3.3.2 Prediction—The Transition Network.
This part of the framework is a nonlinear function that maps the embedded representations of designs in consecutive time steps. This function basically manipulates the current designs to generate a new design that shall eventually lead to a complete final design. This manipulation of the current designs to generate a new design is similar to how a human designer approaches a design problem, in a step-by-step manner taking feedback and applying relevant operations. A neural network is used to approximate this function. The network takes five previous design embeddings as input (5 × 512 units), concatenates it, and then down-samples it in the two linear layers (1024, 512 units) back to 512 units. A nonlinear activation function Leaky ReLU [71] was used for all the linear layers. Multiple design states are concatenated in order to make sequential information accessible to the network for better predictions [3]. The weights of the neural network implicitly represent the design operations that are applied to manipulate the design states. These operations modify the design embeddings by adding, deleting, or manipulating their values (matrix operations) in order to generate new designs. Since this step manipulates an abstract representation of a visual image, it is similar to how humans build designs [21].

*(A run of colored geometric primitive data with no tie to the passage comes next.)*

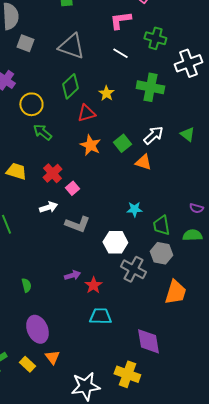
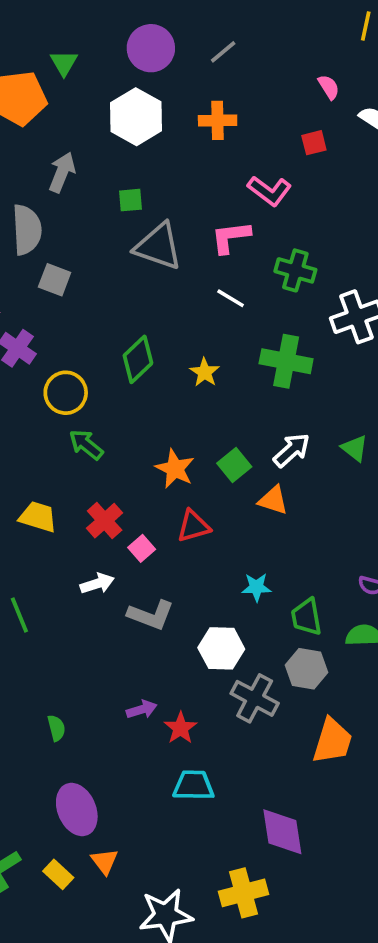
gray triangle: (71, 46) -> (158, 246), moved
red triangle: (86, 113) -> (193, 526), moved
yellow cross: (127, 374) -> (243, 893), turned -35

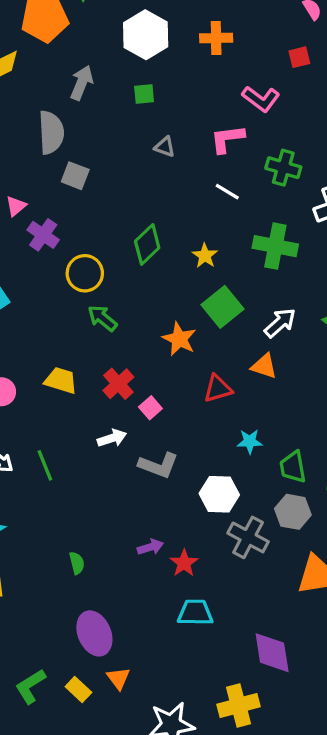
green square: (131, 200) -> (144, 94), moved
gray triangle: (158, 246) -> (165, 147), size x0.5
green square: (234, 465) -> (222, 307), moved, size x1.4
red triangle: (193, 526) -> (218, 389), moved

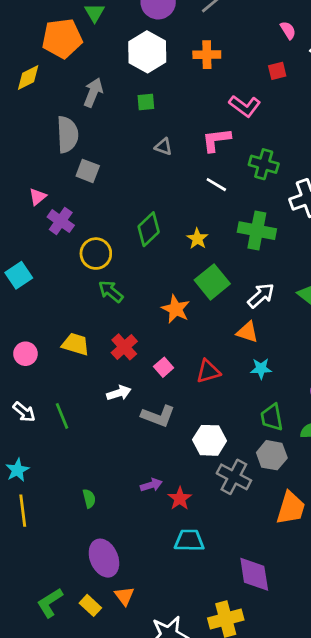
red triangle: (218, 389) -> (208, 371), moved
pink square: (150, 408) -> (164, 367), moved
cyan star: (250, 441) -> (261, 369), moved

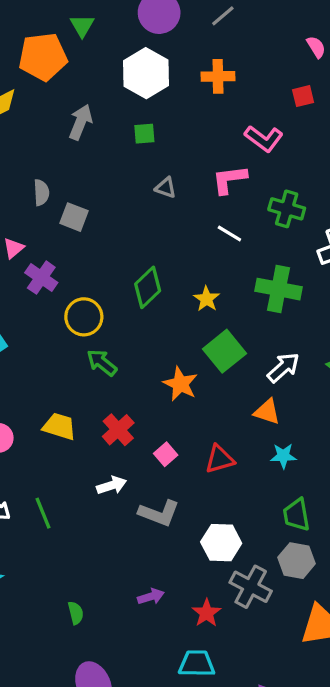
gray semicircle: (67, 134) -> (41, 193), moved, size x0.6
red star: (180, 499) -> (207, 613), moved

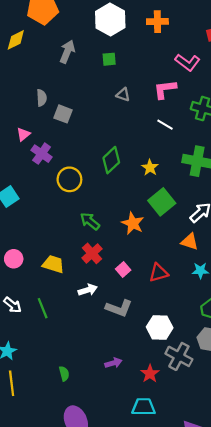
green arrow: (102, 363) -> (90, 221), moved
yellow trapezoid: (59, 426) -> (53, 264), moved

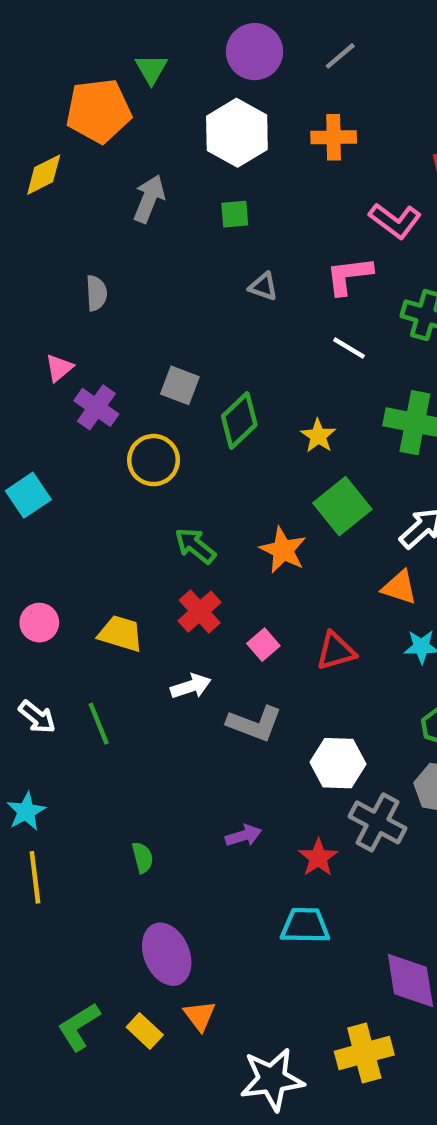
gray square: (63, 114) -> (180, 385), moved

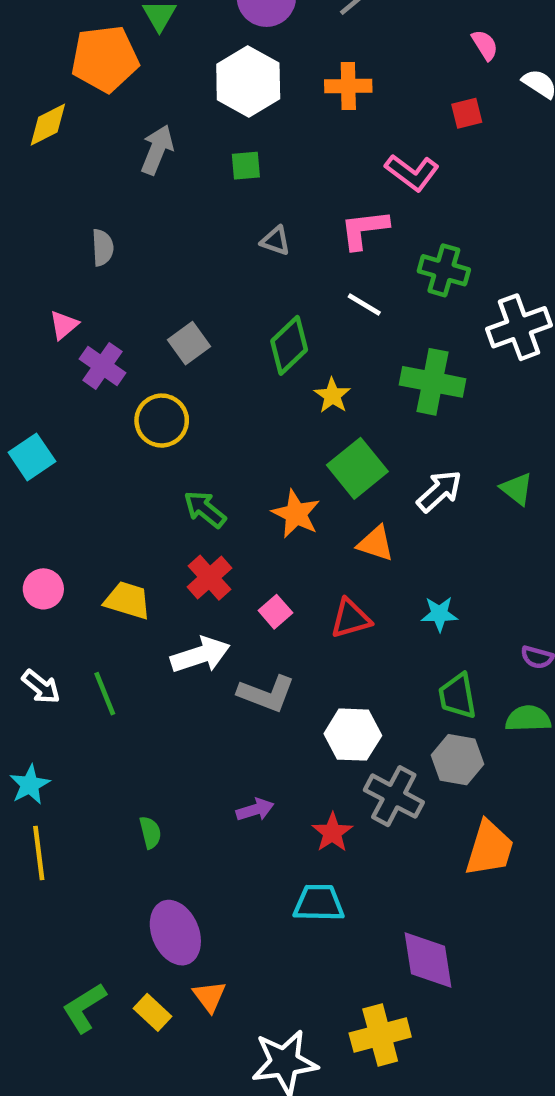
gray square: (180, 385) -> (189, 343), turned 33
green diamond: (239, 421) -> (289, 345), moved
orange triangle: (399, 587) -> (376, 543), moved
white arrow: (191, 686) -> (200, 655), size x1.4

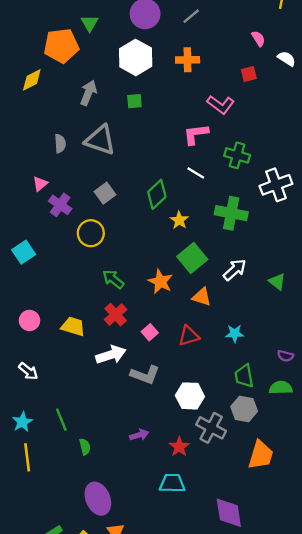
gray triangle: (275, 241) -> (100, 140), moved, size x2.0
green triangle: (517, 489) -> (277, 282), moved
green line: (105, 694) -> (61, 420), moved

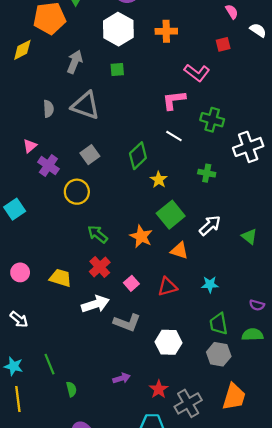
green cross: (231, 213) -> (207, 173), size x0.6
cyan star: (22, 422) -> (14, 366), turned -30
gray cross: (211, 428) -> (188, 403), moved, turned 32

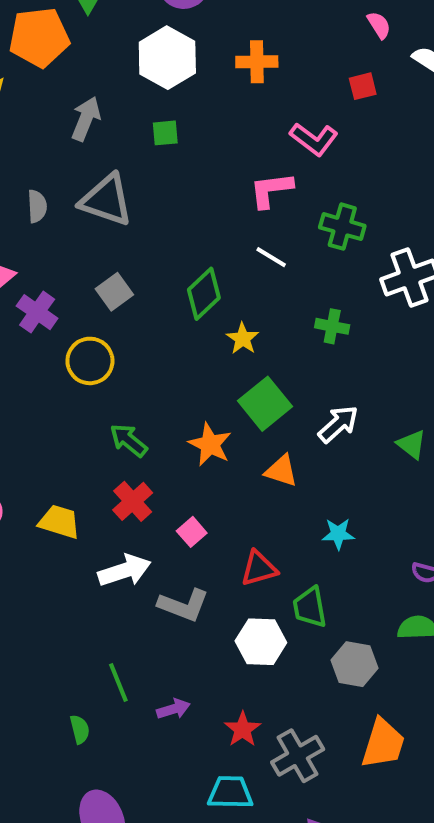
red triangle: (167, 287) -> (259, 569), moved
green trapezoid: (219, 324) -> (310, 607), moved
green line: (50, 364) -> (118, 683), moved

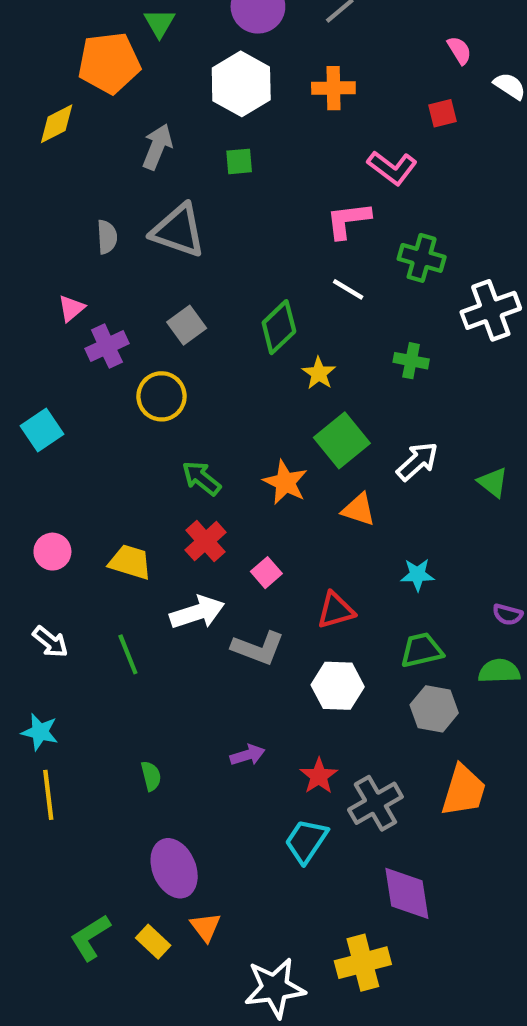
purple cross: (37, 312) -> (107, 346), turned 30
green trapezoid: (310, 607) -> (422, 650), moved, turned 87
green line: (118, 683) -> (128, 654), moved
cyan trapezoid: (230, 792) -> (306, 841), turned -57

This network was trained after the autoencoder. Training data for the transition network consist of embedding sequences from the design study. S = {e(oit), e(oit), … e(oit)} ∀ i ∈ H (all sequences) is the total set of embedding sequences, for the purpose of this network with 5 inputs, the dataset was converted to S = {[e(oi1), e(oi2), … e(oi5); e(oi6)], [e(oi2), e(oi3), … e(oi6); e(oi7)], ….[e(oiTi-5), e(oiTi-4), … e(oiTi-1); e(oiTi)]} ∀ i ∈ H. The semicolon separates the input data from the labels, i.e., the next design state in the sequence. For training, test and training sequences were separated with a 80-20 split (80% training data, 20% test) and the network was evaluated on how well it performed on the test set. This converts the imitation problem into a supervised learning problem which was based on the previous five design embeddings the next embedding needs to be predicted. The training data used is only the state sequences from the design study, so the network is only trying to learn the implicit relationships between the states; it has no explicit understanding of design goals, constraints, or intent. The transition network was combined with the encoder and decoder networks as shown in Fig. 5 to complete the deep learning framework. For the training of the transition, network weights for the encoder–decoder networks were kept fixed and MSE loss was calculated. Adam optimizer [70] was then used to backpropagate the loss values to train the weights.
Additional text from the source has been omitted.